Exercise directions: The stretch wanted below opens at the line containing "晉級決賽。參賽者表現亮眼，透過故事深度展" and closes at the line containing "najmikołajka". Please return it exactly, with no other lines.

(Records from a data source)
+ + + +

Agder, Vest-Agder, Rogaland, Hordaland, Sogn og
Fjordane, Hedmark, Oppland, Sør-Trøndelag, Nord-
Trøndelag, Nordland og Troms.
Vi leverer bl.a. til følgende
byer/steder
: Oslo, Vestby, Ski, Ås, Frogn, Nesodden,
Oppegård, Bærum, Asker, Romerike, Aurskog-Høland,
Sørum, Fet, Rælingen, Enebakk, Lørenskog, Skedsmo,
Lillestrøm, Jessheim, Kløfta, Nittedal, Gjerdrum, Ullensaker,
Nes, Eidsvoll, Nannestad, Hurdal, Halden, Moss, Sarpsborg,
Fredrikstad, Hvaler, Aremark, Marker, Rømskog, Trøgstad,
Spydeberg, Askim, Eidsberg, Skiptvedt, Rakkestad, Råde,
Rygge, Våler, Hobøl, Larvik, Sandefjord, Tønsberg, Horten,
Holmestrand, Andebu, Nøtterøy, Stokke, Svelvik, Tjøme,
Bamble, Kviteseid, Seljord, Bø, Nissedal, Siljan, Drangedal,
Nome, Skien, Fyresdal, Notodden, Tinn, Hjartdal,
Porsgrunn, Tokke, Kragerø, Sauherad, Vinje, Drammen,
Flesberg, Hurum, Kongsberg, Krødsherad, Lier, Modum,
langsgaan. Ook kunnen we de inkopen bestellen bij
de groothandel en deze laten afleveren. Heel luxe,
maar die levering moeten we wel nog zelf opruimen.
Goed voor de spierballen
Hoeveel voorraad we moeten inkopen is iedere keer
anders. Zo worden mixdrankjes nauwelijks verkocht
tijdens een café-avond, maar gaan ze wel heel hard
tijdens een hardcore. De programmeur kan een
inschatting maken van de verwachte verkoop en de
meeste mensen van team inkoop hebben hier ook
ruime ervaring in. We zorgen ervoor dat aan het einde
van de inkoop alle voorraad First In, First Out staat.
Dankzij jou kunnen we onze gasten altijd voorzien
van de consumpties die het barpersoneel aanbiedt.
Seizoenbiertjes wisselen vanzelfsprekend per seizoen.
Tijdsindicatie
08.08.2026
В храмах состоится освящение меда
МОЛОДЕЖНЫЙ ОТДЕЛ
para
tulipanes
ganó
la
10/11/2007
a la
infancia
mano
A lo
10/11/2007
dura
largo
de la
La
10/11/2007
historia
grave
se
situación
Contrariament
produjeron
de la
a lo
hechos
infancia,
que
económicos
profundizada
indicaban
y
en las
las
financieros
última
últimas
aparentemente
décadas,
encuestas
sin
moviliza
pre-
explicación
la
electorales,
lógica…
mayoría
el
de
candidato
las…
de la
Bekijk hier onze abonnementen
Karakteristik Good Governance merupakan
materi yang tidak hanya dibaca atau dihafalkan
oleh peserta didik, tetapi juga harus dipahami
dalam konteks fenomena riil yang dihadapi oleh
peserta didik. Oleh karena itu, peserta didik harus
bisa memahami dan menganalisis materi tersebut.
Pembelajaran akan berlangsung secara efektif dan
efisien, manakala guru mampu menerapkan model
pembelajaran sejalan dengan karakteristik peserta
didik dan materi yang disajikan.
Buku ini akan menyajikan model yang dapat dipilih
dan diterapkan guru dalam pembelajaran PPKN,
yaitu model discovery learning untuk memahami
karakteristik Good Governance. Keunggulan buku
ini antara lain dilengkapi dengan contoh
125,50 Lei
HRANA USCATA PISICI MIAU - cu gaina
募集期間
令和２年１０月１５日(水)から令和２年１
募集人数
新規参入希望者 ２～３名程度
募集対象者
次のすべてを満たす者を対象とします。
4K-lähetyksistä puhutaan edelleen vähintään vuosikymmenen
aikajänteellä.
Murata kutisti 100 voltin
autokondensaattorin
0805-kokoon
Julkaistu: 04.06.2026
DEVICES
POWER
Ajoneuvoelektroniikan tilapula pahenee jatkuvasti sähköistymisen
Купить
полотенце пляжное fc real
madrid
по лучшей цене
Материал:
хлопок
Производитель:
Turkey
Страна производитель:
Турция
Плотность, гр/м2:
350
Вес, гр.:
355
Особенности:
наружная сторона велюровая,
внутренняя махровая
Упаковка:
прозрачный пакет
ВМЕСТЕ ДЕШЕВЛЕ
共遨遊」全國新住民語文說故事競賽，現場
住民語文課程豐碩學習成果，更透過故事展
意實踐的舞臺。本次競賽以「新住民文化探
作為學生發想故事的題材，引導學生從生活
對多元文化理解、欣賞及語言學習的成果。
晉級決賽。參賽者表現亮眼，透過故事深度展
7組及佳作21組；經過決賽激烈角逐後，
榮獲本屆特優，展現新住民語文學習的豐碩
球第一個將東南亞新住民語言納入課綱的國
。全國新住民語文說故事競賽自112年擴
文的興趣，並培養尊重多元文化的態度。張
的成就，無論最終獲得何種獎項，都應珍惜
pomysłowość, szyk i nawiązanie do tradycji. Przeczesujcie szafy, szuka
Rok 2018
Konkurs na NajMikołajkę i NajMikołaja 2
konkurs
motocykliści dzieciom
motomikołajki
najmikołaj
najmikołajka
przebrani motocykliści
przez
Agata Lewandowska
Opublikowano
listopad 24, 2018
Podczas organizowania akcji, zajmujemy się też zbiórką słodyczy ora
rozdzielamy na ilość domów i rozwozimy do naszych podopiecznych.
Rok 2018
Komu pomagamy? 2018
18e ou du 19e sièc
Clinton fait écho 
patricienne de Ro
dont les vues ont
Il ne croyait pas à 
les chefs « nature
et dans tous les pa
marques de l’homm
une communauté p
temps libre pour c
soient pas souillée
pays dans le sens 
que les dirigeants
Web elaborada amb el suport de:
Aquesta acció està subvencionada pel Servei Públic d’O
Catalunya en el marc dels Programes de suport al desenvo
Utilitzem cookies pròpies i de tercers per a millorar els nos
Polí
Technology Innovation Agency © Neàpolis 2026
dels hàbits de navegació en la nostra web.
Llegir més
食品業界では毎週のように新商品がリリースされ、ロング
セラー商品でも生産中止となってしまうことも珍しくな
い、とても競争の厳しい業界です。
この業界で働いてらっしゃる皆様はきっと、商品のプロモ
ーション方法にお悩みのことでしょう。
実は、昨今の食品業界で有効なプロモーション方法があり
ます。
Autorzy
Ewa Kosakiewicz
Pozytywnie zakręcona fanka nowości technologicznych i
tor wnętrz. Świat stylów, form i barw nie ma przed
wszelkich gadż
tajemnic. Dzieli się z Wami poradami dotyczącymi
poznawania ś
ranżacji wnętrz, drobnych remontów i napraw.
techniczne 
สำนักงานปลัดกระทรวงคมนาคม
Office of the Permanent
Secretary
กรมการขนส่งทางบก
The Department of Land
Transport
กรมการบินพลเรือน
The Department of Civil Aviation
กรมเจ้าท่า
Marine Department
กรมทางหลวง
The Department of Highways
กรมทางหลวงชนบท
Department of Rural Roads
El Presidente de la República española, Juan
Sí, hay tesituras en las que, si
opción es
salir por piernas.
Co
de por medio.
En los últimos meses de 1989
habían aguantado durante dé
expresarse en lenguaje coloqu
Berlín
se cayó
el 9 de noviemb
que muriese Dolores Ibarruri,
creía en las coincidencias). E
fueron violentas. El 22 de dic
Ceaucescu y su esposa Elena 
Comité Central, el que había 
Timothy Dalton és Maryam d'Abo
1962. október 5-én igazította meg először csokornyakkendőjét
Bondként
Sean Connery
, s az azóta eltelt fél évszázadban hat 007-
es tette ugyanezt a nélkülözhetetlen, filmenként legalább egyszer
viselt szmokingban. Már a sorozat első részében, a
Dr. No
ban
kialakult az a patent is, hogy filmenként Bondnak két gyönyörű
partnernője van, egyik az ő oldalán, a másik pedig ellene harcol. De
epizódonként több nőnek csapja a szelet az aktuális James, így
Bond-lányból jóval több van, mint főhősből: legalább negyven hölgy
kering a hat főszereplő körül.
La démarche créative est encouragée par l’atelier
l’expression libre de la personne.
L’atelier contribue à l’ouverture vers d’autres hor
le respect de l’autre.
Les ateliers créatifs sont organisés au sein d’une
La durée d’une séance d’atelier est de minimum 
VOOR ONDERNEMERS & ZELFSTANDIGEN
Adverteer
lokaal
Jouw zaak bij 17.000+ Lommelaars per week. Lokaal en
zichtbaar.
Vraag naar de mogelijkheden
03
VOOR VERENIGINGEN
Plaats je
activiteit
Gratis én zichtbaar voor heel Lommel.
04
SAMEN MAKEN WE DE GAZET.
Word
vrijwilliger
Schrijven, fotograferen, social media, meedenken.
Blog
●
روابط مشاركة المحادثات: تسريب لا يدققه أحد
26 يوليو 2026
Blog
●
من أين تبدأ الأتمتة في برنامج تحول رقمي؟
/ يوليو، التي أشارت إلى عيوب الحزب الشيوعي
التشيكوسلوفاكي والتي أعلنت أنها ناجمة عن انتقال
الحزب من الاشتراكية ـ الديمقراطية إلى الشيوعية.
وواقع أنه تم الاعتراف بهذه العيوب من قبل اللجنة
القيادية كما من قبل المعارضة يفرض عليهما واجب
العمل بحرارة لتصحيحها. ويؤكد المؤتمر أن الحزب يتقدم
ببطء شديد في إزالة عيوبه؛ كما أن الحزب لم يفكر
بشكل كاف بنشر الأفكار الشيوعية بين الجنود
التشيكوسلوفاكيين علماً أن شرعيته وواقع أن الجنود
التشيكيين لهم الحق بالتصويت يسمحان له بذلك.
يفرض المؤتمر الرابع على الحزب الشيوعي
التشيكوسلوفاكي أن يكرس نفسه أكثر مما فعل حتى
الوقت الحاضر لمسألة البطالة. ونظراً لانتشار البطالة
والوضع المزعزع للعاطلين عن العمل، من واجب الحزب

+ + + +

Answer to the exercise:
晉級決賽。參賽者表現亮眼，透過故事深度展
7組及佳作21組；經過決賽激烈角逐後，
榮獲本屆特優，展現新住民語文學習的豐碩
球第一個將東南亞新住民語言納入課綱的國
。全國新住民語文說故事競賽自112年擴
文的興趣，並培養尊重多元文化的態度。張
的成就，無論最終獲得何種獎項，都應珍惜
pomysłowość, szyk i nawiązanie do tradycji. Przeczesujcie szafy, szuka
Rok 2018
Konkurs na NajMikołajkę i NajMikołaja 2
konkurs
motocykliści dzieciom
motomikołajki
najmikołaj
najmikołajka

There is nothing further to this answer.